11Imaginons l’hypothèse de l’application du règlement Rome I. Rappelons que ce texte précise désormais que la loi de police étrangère, pour produire effet, doit émaner du système juridique du lieu d’exécution. Ce qui dirige la question vers la détermination du lieu d’exécution du contrat. En l’occurrence, l’on est loin de pouvoir le situer en Grèce. Suggérer une acception large du lieu d’exécution du contrat s’impose avant de pouvoir suggérer de donner effet aux lois de police étrangères, telles que la loi grecque, dans le cadre de l’article 9 § 322. En l’espèce, le contrat étant exécuté en Allemagne, la loi de police grecque ne pouvait s’appliquer directement en tant que loi de police étrangère. Néanmoins, ne fallait-il pas donner effet à cette réduction de salaire pour dire qu’elle empêchait l’employeur de payer un salaire supérieur ? Selon la jurisprudence constante de la Cour fédérale (BGH), l’on aurait pu y songer23. Dans la mesure où la juridiction allemande souhaitait savoir si elle pouvait appliquer la loi grecque, la question pouvait se poser autrement : est-ce que le règlement dit Rome I s’oppose à la prise en compte de cette loi de police étrangère, notamment au détour d’une prise en compte de son contenu au moment de l’application de la loi allemande désignée applicable ? En effet, il avait été proposé par une partie de la doctrine allemande de prendre en compte la loi de réduction des salaires dans le cadre de l’application du § 313 du code civil allemand (BGB) relatif à la disparition du fondement du contrat (Wegfall der Geschäftsgrundlage). Cette disposition qui régit notamment les cas de faillite aurait éventuellement pu justifier une réduction des salaires24. Or, l’applicabilité de cette disposition dépendait de la latitude laissée au juge lors de l’application des lois de police étrangères autres que celles de l’Etat d’exécution des obligations. Il est ici peu surprenant que la CJUE exclut l’application directe de la loi de police étrangère25. En revanche, la Cour de justice rappelle que l’article 9 § 3 du règlement dit Rome I « ne s’oppose pas à la prise en compte, en tant qu’élément de fait, des lois de police d’un État autre que l’État du for ou que l’État dans lequel les obligations découlant du contrat doivent être ou ont été exécutées, dans la mesure où une règle matérielle du droit applicable au contrat, en vertu des dispositions du même règlement, la prévoit »26.

12La Cour fédérale du travail applique, dans sa décision rendue le 26 avril 2017, la Convention de Rome qui désigne la loi allemande27. Elle ne semble pas envisager la prise en considération de la loi grecque. Elle considère que le droit allemand exige pour une réduction du salaire l’accord du salarié à une modification du contrat de travail.
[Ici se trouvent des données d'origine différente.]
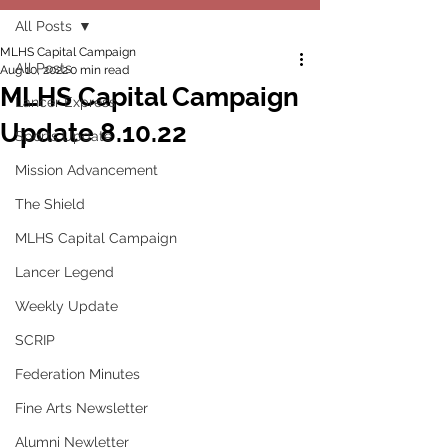
All Posts
MLHS Capital Campaign
All Posts
Aug 10, 2022
0 min read
MLHS Capital Campaign
Lancer Express
Update 8.10.22
Sports Update
Mission Advancement
The Shield
MLHS Capital Campaign
Lancer Legend
Weekly Update
SCRIP
Federation Minutes
Fine Arts Newsletter
Alumni Newletter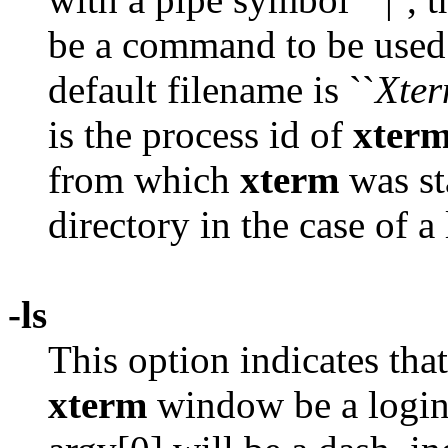
be a command to be used 
default filename is ``
Xte
is the process id of
xter
from which
xterm
was st
directory in the case of 
-ls
This option indicates that 
xterm
window be a login s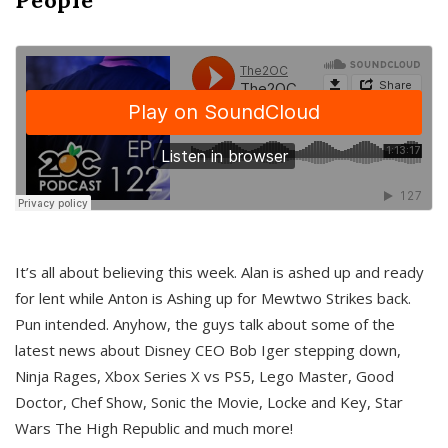
It’s all about believing this week. Alan is ashed up and ready
for lent while Anton is Ashing up for Mewtwo Strikes back.
Pun intended. Anyhow, the guys talk about some of the
latest news about Disney CEO Bob Iger stepping down,
Ninja Rages, Xbox Series X vs PS5, Lego Master, Good
Doctor, Chef Show, Sonic the Movie, Locke and Key, Star
Wars The High Republic and much more!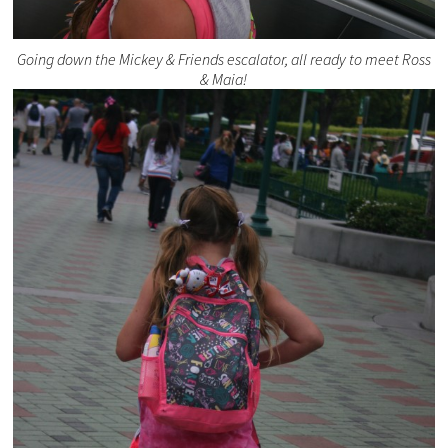
Going down the Mickey & Friends escalator, all ready to meet Ross
& Maia!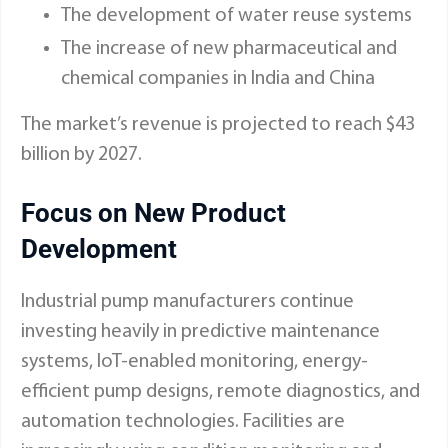
The development of water reuse systems
The increase of new pharmaceutical and
chemical companies in India and China
The market’s revenue is projected to reach $43
billion by 2027.
Focus on New Product
Development
Industrial pump manufacturers continue
investing heavily in predictive maintenance
systems, IoT-enabled monitoring, energy-
efficient pump designs, remote diagnostics, and
automation technologies. Facilities are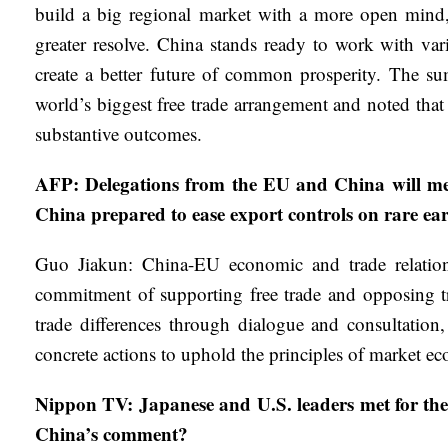
build a big regional market with a more open mind,
greater resolve. China stands ready to work with va
create a better future of common prosperity. The su
world’s biggest free trade arrangement and noted th
substantive outcomes.
AFP: Delegations from the EU and China will meet
China prepared to ease export controls on rare ear
Guo Jiakun: China-EU economic and trade relation
commitment of supporting free trade and opposing tra
trade differences through dialogue and consultation
concrete actions to uphold the principles of market e
Nippon TV: Japanese and U.S. leaders met for the 
China’s comment?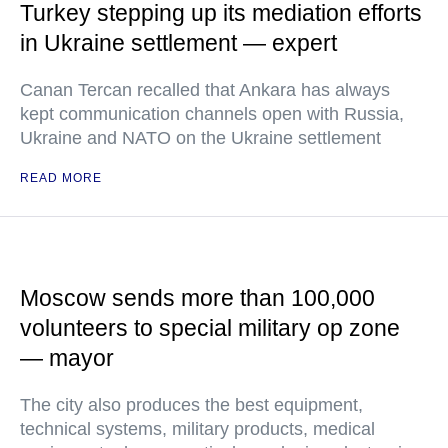
Turkey stepping up its mediation efforts
in Ukraine settlement — expert
Canan Tercan recalled that Ankara has always
kept communication channels open with Russia,
Ukraine and NATO on the Ukraine settlement
READ MORE
Moscow sends more than 100,000
volunteers to special military op zone
— mayor
The city also produces the best equipment,
technical systems, military products, medical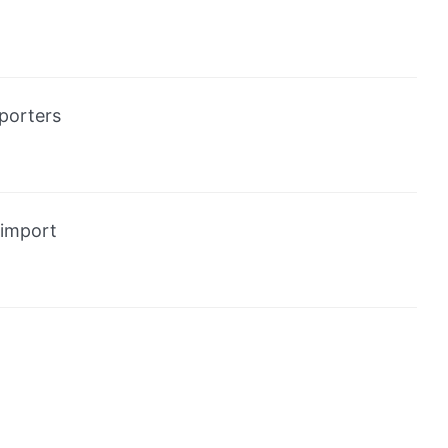
porters
import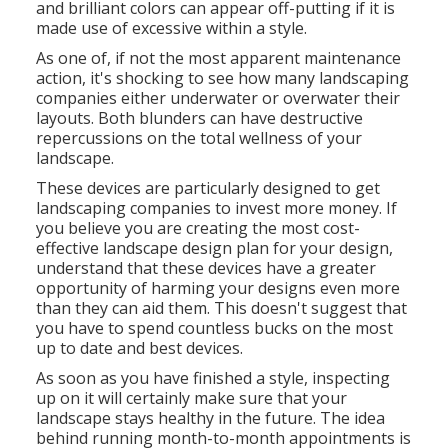
and brilliant colors can appear off-putting if it is
made use of excessive within a style.
As one of, if not the most apparent maintenance
action, it's shocking to see how many landscaping
companies either underwater or overwater their
layouts. Both blunders can have destructive
repercussions on the total wellness of your
landscape.
These devices are particularly designed to get
landscaping companies to invest more money. If
you believe you are creating the most cost-
effective landscape design plan for your design,
understand that these devices have a greater
opportunity of harming your designs even more
than they can aid them. This doesn't suggest that
you have to spend countless bucks on the most
up to date and best devices.
As soon as you have finished a style, inspecting
up on it will certainly make sure that your
landscape stays healthy in the future. The idea
behind running month-to-month appointments is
La Cour ajoute que le § 241, alinéa 2 BGB relatif à l’obligation de respect mutuel dans une convention, dont la prise en compte a été envisagée, ne connaît pas d’obligation du salarié d’accepter une réduction de salaire, en raison de la situation financière de l’employeur.

13Précisons enfin que la lecture restrictive du règlement Rome I vaut même si l’on invoque le droit primaire de l’Union. La Cour de justice estime que le principe de coopération loyale de l’article 4 § 3 TUE ne permet pas à un Etat de contourner l’interprétation de l’article 9 § 3 dudit règlement pour donner effet aux lois de police étrangères autres que celles qui y sont visées. Toutefois, « l’origine européenne de la disposition de droit grec litigieuse – la décision 2010/320/UE du Conseil »28, aurait pu motiver une autre solution, prise en faveur d’une politique européenne. Mme la professeure IDOT nuance à ce propos qu’ « [i]l aurait été sans doute plus judicieux de relever que ladite décision laissait à la Grèce le choix des moyens et n’imposait pas la réduction systématique des traitements des fonctionnaires »29.

14Cela étant, la solution de laisser inappliquée la réduction des salaires concernant les fonctionnaires de l’Etat grec en Allemagne est en faveur de la logique de rapprochement de la loi applicable du lieu d’exécution du travail. En toute hypothèse, refuser l’application directe de la loi de police étrangère grecque en l’espèce revient en pratique à ne pas perturber la cohérence entre le lieu d’exécution de la relation de travail et la loi applicable.